Is It Ethical to Tweet From Someone's Deathbed?

Arthur L. Caplan, PhD


October 01, 2013

Hi. I am Art Caplan, from the Division of Medical Ethics at the NYU Langone Medical Center in New York City.

Think about this: How much would you want people to know about a patient of yours who is dying? How hard should you struggle to protect that patient's privacy if a family member comes in and says, "I want to tweet about this," or a sister shows up and says, "I'd like to video some of this"? Is that appropriate behavior?

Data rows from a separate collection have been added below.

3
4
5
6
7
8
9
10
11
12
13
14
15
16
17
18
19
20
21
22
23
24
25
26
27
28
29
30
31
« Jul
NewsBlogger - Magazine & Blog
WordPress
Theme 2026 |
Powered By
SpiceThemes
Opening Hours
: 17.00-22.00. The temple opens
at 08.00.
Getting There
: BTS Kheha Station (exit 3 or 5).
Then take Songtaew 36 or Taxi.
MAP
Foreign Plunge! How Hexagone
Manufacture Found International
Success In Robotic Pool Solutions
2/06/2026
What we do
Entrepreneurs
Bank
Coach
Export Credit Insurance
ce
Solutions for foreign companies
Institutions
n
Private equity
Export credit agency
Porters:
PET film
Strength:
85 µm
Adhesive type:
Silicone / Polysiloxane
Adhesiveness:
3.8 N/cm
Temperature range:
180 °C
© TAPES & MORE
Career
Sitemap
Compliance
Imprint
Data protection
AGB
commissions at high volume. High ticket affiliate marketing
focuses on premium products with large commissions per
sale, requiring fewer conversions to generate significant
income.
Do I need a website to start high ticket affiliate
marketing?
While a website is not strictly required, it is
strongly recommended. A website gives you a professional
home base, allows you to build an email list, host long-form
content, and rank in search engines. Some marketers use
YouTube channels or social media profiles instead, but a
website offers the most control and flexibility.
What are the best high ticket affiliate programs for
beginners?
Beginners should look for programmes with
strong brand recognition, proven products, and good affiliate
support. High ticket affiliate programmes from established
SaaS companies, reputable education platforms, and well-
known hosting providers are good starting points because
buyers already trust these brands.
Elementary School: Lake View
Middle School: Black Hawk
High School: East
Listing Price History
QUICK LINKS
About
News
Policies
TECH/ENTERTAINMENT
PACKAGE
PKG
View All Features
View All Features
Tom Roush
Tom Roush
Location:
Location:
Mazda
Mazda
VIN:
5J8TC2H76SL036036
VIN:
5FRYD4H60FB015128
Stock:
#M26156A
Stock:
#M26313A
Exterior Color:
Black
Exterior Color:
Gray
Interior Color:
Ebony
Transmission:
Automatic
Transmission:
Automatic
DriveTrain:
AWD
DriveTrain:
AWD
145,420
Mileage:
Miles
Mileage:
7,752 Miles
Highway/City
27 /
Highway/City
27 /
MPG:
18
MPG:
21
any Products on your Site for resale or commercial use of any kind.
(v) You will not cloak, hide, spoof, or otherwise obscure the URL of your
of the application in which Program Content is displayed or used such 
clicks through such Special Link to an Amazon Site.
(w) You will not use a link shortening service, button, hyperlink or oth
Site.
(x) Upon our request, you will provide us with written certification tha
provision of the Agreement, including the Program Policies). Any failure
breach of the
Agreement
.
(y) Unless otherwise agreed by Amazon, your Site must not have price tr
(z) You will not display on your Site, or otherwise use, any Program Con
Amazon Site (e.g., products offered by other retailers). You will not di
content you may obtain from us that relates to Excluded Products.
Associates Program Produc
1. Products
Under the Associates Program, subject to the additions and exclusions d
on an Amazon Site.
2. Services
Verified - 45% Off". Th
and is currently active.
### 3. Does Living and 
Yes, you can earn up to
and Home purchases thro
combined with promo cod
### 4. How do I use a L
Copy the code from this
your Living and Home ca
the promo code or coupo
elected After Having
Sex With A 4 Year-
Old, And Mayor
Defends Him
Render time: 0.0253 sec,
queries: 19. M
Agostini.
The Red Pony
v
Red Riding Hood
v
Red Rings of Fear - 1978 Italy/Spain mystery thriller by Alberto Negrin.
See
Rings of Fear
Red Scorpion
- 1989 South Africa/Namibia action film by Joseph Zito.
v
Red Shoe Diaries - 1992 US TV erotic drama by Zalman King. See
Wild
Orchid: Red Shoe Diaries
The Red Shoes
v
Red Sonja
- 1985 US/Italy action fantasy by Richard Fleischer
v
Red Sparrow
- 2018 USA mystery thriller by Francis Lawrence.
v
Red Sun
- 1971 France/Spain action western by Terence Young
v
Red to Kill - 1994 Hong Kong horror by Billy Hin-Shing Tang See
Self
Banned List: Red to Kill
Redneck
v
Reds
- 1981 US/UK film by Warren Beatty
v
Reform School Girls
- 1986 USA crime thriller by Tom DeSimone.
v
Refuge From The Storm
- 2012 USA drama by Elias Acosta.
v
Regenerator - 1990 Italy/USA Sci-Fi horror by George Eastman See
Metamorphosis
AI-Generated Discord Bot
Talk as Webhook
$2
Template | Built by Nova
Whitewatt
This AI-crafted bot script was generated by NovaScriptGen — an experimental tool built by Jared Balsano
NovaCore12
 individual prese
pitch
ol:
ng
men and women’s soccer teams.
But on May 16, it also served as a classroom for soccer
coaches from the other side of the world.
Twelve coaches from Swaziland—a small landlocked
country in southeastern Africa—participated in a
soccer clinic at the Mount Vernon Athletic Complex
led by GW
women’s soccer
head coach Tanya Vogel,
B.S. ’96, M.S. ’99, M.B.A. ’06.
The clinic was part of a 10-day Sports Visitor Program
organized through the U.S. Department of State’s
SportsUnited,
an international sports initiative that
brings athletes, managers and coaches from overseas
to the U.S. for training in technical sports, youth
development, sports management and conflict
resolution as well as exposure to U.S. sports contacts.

Is it something that we should be attentive to and try to encourage or discourage?

A well-known radio personality recently chose to tweet about the death of his mother. He was really doing it almost minute by minute as she died. I had a chance to ask whether his mother had given permission for this to be done. This man felt that she understood what was going on and that she was fine with it, but there had not been an explicit discussion to ask, "Mom, if I tweet about this, are you okay with it? Do you understand that a lot of people are going to see these tweets?"

One lesson I took from this is that tweeting about these very intimate and personal events can be comforting and they can be educational, but we have to put the patient's dignity first. If someone wants to send out information about a patient who is in dire circumstances, I think we better be sure that the patient understands what is going on and has explicitly consented to it.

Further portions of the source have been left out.